Kantar Worldpanel ComTech just published a report titled "Mobile Trands that Matter Tomorrow." (Here's the summary; if you want the full report, click here.) The reports summarizes the most important trends of 2013, and looks forward to those it expects to take root in 2014. It looks at trends such as brand loyalty, OS loyalty, screen size, and more. It also examines how each of the major mobile OSes fared in 2013, and how they might fare in 2014. Here's what it concludes about Windows Phone:
"If Android and Apple can claim to be the big players of 2013, Windows Phone wins the title of top-performer."
Why top performer? It claims:
"Windows [Phone] is the fastest growing OS in the world. It has overtaken Apple in Italy, is a close second in Germany and has snatched back third place in Britain."
The report says that Windows Phone has managed to do that by Nokia focusing on the low end rather than the high end of the smartphone market:
"The turning point for Windows Phone was 2013’s launch of the Nokia Lumia 620 and 520. Changing tactic and re-focusing on the low to middle-end of the market appealed to a large number of the remaining first-time smartphone buyers, many of whom still own Nokia featurephones. It has sucked up the remaining customers from Symbian and BlackBerry and is now eating into the low-end Android market."
And it projects potentially good times ahead for Windows Phone, if Nokia can convert budget-minded first-time Windows Phone buyers to buying higher-priced phones:
"The good news for Nokia and Microsoft is that once consumers buy their first smartphone and become more engaged in the market, they are willing to spend significantly more on their upgrade. Nokia may be skewed to the low end now, but if it can keep its increasing base of customers loyal the high-end should follow soon after."
Is there truth in that conclusion, or is it painting too rosy a picture? It seems to me that it's skewed too far to the bright side, especially considering that Kantar Worldpanel ComTech just released a report showing that Windows Phone's growth has stalled in Europe, fallen behind in China, and not making a great deal of headway in the U.S.
In Europe, Windows Phone growth has stagnated at around 10%, where it's been for months. In China, staganation would have been a good thing, because Windows Phone now has 0.7% of the Chinese smartphone market, compared to 1.4% a year ago. In the U.S., it first appears that there's good news for Windows Phone, which the firm found had a market share of 5.1% in the most recent quarter, up from 3.4% a year ago. But in both March and April, 2013, Windows Phone sales were 5.6% of the U.S. market. So Windows Phone has lost ground since then.

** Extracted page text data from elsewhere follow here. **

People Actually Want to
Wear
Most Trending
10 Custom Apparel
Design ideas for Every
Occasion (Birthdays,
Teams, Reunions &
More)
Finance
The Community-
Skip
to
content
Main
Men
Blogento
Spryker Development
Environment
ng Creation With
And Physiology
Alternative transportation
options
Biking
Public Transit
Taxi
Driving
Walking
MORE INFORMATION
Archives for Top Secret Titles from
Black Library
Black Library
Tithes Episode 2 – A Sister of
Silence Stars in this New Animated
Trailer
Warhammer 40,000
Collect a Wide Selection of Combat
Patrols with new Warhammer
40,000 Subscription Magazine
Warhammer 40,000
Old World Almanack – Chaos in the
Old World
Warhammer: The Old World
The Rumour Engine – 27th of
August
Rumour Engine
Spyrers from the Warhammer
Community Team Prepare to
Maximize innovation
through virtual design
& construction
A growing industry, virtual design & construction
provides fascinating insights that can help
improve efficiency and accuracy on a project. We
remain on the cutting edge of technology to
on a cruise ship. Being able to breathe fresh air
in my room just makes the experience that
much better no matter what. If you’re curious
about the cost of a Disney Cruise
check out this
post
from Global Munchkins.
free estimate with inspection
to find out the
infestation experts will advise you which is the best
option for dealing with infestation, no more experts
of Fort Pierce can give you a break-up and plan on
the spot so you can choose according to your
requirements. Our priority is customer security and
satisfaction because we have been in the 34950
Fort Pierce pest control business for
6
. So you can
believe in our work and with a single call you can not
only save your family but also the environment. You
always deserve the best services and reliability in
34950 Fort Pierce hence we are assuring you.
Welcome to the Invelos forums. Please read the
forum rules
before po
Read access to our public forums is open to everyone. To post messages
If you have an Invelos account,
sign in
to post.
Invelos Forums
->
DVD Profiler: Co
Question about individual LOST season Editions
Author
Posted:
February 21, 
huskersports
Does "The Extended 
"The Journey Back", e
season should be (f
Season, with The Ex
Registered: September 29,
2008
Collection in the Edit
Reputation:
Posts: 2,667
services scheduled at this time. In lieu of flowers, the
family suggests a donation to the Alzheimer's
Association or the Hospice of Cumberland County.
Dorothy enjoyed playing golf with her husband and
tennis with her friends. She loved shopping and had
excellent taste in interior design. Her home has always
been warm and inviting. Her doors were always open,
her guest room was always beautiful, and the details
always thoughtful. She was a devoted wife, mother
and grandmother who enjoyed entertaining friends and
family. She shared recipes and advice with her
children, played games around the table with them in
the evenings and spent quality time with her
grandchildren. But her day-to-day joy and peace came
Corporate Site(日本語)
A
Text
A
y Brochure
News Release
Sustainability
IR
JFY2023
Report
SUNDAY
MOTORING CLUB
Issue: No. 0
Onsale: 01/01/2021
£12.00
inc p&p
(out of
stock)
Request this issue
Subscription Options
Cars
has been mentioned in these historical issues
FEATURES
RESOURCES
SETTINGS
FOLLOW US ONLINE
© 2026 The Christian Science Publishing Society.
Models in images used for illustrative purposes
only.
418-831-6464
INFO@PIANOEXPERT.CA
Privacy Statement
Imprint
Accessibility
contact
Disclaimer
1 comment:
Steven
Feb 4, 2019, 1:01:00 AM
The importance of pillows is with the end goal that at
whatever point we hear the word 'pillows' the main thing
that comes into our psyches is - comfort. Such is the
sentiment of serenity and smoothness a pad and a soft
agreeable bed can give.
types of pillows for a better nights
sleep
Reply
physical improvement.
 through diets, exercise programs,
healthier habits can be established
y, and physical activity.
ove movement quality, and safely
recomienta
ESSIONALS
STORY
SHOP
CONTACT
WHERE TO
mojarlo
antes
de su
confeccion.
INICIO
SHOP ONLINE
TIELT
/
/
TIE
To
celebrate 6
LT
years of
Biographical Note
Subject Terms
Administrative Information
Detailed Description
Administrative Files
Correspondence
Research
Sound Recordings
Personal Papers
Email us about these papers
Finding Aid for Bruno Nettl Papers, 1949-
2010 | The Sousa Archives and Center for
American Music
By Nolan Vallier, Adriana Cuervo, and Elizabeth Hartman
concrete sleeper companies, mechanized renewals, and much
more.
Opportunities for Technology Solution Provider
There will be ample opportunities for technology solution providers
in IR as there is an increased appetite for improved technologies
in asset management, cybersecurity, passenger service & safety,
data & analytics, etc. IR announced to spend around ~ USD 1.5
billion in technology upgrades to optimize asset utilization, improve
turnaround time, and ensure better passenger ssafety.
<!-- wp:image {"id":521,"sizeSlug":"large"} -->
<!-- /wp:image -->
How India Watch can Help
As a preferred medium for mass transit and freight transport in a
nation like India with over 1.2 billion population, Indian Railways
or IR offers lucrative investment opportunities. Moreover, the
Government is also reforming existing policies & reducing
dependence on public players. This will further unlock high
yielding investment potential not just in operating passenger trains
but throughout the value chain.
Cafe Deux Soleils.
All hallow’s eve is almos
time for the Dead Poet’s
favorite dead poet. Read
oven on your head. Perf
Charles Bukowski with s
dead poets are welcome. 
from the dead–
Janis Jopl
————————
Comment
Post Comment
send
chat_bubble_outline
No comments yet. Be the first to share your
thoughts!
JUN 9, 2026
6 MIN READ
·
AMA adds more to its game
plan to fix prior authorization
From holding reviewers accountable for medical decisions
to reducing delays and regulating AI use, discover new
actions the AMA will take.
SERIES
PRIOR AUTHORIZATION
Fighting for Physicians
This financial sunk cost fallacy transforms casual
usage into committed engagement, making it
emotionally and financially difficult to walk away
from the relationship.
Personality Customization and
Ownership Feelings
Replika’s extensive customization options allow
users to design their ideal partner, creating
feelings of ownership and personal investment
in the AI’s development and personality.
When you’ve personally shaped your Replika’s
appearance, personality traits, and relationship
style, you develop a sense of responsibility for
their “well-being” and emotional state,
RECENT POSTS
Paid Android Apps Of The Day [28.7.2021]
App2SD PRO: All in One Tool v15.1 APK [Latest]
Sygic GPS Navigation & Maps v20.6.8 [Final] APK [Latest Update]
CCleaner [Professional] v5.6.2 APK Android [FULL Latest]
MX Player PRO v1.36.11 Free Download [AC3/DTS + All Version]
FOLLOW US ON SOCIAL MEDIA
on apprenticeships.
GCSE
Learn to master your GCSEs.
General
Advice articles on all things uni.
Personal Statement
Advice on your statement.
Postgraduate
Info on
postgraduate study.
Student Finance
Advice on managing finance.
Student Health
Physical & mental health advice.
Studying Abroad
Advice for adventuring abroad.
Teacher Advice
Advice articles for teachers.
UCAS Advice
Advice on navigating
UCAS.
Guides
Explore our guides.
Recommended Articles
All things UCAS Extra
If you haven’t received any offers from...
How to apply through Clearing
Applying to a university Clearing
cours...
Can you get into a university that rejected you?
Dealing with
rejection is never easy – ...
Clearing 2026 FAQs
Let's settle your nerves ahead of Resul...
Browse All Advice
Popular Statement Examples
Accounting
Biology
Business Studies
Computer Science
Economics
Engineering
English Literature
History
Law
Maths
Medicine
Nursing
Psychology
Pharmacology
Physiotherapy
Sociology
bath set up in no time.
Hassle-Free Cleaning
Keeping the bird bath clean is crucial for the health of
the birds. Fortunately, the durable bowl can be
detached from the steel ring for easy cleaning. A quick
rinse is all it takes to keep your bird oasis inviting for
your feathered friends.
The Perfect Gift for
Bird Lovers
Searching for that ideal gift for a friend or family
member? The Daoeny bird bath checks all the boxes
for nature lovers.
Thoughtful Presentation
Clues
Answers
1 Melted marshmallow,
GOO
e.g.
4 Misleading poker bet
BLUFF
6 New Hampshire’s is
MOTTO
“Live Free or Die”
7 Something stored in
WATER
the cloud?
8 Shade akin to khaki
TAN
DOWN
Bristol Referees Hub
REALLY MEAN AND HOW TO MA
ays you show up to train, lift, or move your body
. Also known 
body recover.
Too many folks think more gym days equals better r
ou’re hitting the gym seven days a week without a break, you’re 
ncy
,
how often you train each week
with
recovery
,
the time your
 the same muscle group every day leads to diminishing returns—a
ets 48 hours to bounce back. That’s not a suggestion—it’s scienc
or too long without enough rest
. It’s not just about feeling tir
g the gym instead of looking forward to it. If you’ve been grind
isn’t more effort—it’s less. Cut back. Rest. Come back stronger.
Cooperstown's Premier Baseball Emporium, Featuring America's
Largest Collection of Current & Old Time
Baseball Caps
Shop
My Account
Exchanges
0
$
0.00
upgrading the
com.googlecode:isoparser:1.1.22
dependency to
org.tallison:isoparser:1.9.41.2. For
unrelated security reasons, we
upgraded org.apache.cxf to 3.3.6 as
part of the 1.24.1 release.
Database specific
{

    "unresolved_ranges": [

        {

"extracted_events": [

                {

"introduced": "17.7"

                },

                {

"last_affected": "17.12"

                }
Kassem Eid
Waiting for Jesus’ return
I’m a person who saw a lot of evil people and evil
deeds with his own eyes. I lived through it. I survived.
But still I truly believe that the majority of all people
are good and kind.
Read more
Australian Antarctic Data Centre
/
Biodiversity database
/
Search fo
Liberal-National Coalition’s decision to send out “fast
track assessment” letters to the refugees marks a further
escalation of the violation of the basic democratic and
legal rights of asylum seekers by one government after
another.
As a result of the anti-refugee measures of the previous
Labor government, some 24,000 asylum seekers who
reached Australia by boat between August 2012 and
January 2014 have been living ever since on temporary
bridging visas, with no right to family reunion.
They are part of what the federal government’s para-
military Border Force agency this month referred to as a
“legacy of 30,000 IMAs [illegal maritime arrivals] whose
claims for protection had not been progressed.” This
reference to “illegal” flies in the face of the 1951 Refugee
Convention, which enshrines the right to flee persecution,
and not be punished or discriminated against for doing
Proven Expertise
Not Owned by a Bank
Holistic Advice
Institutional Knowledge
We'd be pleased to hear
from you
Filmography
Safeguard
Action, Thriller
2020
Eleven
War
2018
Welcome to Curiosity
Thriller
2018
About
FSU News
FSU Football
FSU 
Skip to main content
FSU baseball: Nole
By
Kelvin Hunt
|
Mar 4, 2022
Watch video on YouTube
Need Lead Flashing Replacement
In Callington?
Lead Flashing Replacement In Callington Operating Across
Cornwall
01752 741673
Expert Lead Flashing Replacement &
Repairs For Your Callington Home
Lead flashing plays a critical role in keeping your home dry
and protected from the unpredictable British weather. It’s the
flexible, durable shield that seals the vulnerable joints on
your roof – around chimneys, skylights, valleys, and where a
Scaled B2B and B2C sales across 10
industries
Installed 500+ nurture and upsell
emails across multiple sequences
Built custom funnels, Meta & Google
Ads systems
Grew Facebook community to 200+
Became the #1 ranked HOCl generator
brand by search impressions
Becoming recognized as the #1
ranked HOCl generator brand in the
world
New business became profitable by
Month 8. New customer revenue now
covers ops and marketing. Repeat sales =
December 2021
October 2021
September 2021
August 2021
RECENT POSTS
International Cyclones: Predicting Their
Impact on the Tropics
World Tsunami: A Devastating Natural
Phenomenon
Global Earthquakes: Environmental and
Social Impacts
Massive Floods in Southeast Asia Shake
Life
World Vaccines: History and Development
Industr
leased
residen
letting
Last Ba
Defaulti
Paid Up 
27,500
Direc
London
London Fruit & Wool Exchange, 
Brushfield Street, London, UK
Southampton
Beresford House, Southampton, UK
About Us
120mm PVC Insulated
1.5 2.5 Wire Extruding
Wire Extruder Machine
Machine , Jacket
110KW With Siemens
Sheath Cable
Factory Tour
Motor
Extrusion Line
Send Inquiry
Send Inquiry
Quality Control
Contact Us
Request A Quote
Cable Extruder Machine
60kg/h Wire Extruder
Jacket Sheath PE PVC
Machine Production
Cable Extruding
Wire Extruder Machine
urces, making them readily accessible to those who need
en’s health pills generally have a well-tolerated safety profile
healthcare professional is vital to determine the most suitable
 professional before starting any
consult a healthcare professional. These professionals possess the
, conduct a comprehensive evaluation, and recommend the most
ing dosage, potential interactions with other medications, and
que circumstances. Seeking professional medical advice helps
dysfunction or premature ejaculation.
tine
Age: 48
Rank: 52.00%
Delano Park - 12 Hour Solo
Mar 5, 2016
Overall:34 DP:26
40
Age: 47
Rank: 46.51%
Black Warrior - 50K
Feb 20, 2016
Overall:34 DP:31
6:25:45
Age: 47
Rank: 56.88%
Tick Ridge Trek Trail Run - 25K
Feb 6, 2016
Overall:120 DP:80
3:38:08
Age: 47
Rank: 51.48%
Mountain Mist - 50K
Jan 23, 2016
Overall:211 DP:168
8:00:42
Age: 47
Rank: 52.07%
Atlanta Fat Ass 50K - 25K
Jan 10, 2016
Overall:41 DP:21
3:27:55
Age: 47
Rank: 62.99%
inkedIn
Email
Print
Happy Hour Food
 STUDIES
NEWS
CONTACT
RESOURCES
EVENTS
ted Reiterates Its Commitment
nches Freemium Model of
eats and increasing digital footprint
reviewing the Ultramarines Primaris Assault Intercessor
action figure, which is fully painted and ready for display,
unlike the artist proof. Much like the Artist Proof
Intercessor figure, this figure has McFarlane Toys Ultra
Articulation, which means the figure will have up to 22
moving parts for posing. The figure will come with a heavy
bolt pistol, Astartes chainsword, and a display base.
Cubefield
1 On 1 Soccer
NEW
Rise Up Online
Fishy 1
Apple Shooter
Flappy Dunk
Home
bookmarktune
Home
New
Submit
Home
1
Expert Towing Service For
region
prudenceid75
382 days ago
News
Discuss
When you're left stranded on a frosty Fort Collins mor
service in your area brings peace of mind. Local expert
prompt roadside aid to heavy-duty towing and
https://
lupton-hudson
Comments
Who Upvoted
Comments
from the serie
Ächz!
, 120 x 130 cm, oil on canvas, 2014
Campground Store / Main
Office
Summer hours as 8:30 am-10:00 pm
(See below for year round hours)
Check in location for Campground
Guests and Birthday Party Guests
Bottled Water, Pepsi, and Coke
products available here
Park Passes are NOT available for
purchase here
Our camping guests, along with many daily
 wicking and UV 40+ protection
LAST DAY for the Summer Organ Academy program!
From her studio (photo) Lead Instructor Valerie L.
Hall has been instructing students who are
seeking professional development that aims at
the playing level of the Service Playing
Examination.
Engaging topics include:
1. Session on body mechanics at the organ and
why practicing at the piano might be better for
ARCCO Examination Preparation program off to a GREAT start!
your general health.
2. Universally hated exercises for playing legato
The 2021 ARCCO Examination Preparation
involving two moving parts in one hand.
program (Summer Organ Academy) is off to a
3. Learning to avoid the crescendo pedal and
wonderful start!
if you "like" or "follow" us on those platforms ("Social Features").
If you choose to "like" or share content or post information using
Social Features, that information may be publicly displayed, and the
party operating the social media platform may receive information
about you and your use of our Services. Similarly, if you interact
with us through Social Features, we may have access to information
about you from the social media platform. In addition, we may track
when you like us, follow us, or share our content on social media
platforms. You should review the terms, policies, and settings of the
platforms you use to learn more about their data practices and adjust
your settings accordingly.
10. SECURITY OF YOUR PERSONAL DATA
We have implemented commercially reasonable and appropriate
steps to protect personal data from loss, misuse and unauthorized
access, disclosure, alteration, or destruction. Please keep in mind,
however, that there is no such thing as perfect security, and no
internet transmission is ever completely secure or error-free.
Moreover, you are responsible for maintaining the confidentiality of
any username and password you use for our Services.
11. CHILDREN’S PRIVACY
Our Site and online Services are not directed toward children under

All that certainly doesn't add up to Windows Phone being the "top performer" among smartphone operating systems. And neither does Nokia's announcement at the Mobile World Congress 2014 that it will be selling three low-end Android phones into markets in the developing world. If Windows Phone was indeed a top performer, there would be no need for Nokia to resort to that.
As for Windows Phone being the "fastest growing OS in the world," that's possible, but only because it started at such a low point. There's no glory in going from nowhere to a far-behind third-place also-ran, which Windows Phone is right now.
So while it's true that Windows Phone did grow a great deal in the past year, most of that growth came in the early part of the year, and has since stagnated. Microsoft and Nokia clearly need new tactics. Launching Android phones which are really Windroid phones because they're a mashup of Android and Windows Phone, is a good first move. But they'll have to come up with plenty more if Windows Phone is to become a true "top performer."